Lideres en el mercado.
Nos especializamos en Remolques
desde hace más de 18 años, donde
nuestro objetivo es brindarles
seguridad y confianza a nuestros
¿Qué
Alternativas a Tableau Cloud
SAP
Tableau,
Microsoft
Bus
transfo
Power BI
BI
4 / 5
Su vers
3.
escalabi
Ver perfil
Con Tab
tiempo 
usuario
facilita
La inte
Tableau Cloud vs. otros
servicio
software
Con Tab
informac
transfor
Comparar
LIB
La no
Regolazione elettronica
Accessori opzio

◇ ◇ ◇ ◇ ◇ ◇ ◇

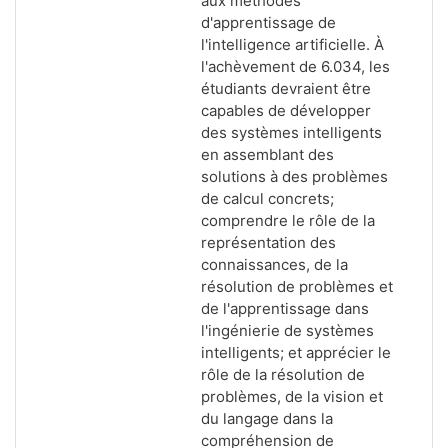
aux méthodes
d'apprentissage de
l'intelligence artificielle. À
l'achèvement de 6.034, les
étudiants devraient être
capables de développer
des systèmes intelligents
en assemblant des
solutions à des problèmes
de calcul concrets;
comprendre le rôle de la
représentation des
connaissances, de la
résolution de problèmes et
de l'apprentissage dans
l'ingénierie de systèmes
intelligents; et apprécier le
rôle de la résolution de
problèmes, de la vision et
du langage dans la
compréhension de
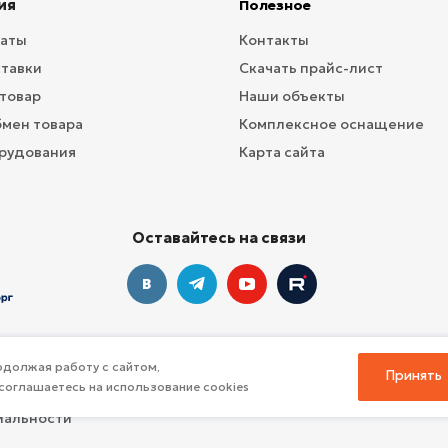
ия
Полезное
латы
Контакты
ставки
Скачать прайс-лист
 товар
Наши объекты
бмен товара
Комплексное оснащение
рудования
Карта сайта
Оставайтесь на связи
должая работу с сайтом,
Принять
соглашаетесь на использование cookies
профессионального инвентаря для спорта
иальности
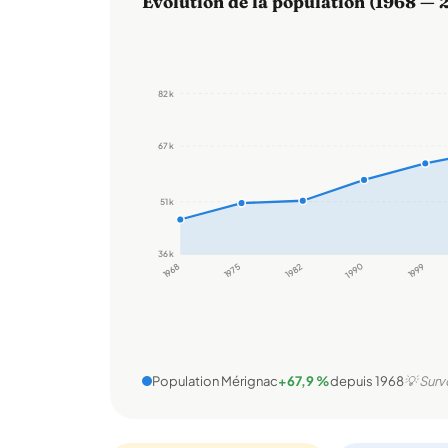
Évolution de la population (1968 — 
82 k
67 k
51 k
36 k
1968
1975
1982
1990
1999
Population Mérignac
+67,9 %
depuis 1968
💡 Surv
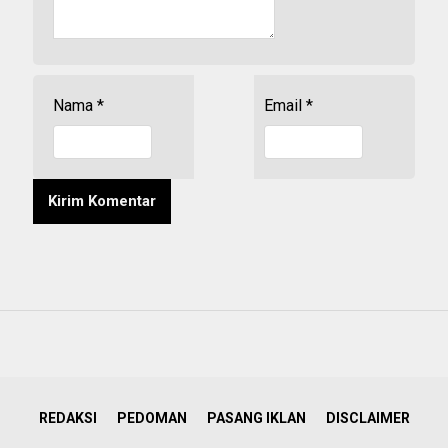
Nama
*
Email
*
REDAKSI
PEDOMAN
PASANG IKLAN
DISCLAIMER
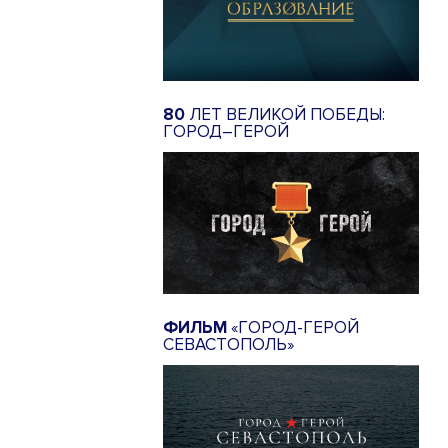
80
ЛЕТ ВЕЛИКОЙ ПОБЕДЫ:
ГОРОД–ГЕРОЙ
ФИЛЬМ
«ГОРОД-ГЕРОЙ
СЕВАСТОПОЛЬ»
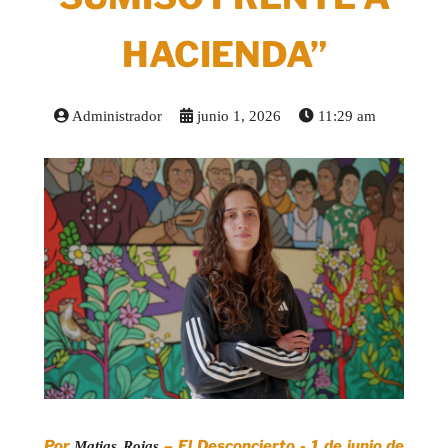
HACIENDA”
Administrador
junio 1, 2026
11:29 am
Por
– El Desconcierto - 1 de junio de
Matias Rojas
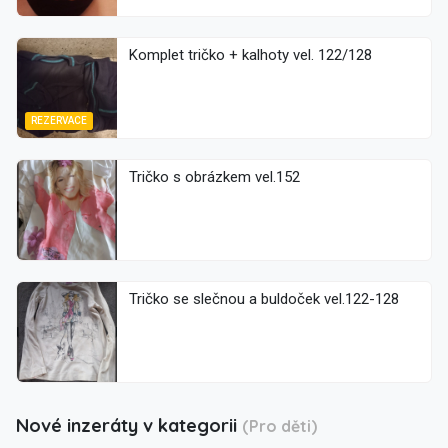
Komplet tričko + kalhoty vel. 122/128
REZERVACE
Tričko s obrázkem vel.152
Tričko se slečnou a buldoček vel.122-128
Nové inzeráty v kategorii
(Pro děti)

◇ ◇ ◇ ◇ ◇ ◇ ◇

**Try it**
For every line above with the word "problèmes" in it, make a copy.

**Written response**
solutions à des problèmes
résolution de problèmes et
problèmes, de la vision et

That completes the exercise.